La Turquie, pour l’UE, doit rester un simple allié, accueillir les bases de l’OTAN et ouvrir son ciel aux bombardiers de l’«ingérence démocratique», en mission civilisatrice au Moyen-Orient. Elle doit rester un simple gardien des frontières orientales de la «Citadelle», contre ces barbares modernes, les «émigrés illégaux» et les «terroristes islamistes».

La Turquie est, pour l’UE, un territoire tampon. La Méditerranée de Nicolas Sarkozy aussi! Car le destin de la «Mer blanche du milieu» est d’être, dans les années à venir, une infranchissable frontière, un immense nouveau limes séparant entre l’opulence et la pauvreté, la modernité et l’archaïsme, la démocratie et l’autoritarisme. Le danger vient du Sud: interdisons-lui de se transporter chez nous; unissons-nous à lui mais dans la différence. Egaux mais séparés. En même temps que se préparait le sommet de l’Union pour la Méditerranée (UPM), le Conseil de l’Europe approuvait le «Pacte européen pour l’immigration», proposé par la «France méditerranéenne» de Sarkozy.

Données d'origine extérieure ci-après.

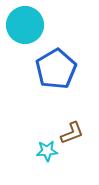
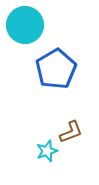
brown L-shape: moved 1 px left, 1 px up
cyan star: rotated 15 degrees counterclockwise
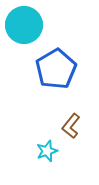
cyan circle: moved 1 px left
brown L-shape: moved 6 px up; rotated 150 degrees clockwise
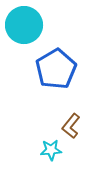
cyan star: moved 4 px right, 1 px up; rotated 15 degrees clockwise
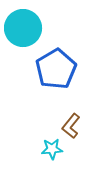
cyan circle: moved 1 px left, 3 px down
cyan star: moved 1 px right, 1 px up
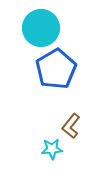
cyan circle: moved 18 px right
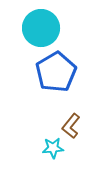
blue pentagon: moved 3 px down
cyan star: moved 1 px right, 1 px up
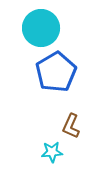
brown L-shape: rotated 15 degrees counterclockwise
cyan star: moved 1 px left, 4 px down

Parmi les objectifs de ce pacte figurent en bonne place la «lutte contre l’immigration illégale, notamment en assurant le retour dans leur pays d’origine ou vers un pays de transit, des étrangers en situation irrégulière» et, bien sûr, le «renforcement des contrôles aux frontières». La France a échoué à convaincre les Etats européens de renoncer aux «régularisations massives des immigrés illégaux». Mais elle leur a tout de même arraché le ferme engagement à «se limiter à des régularisations au cas par cas, […] pour des motifs humanitaires et économiques».

La «gestion des flux migratoires» est un souci majeur pour l’UE. Et puisque l’UE a endossé les généreux projets du président français, elle sera une des préoccupations centrales de l’UPM. Un «Pacte méditerranéen pour l’immigration» n’est pas à exclure. Les Etats de la Méditerranée du Sud et de l’Est sont déjà les gendarmes bénévoles de l’Europe. Et c’est pour l’Europe un inestimable avantage qu'ils soient dirigés par Hosni Moubarak, Zine El Abidine Ben Ali ou Abdelaziz Bouteflika…. Ces vieux autocrates se réjouiront de durcir leurs législations anti-migratoires, déjà très sévères, pourvu que l’Europe les voie d’un bon œil, pourvu qu’elle les aide à continuer de gouverner.

L’Union méditerranéenne entre les «vieilles démocraties» du Nord et les «vieilles autocraties» du Sud est ainsi en marche. Sur ce «lac de paix» qu’est la Méditerranée, les barques des harraga ne pourront plus naviguer. Elles devront chercher ailleurs où s’échouer.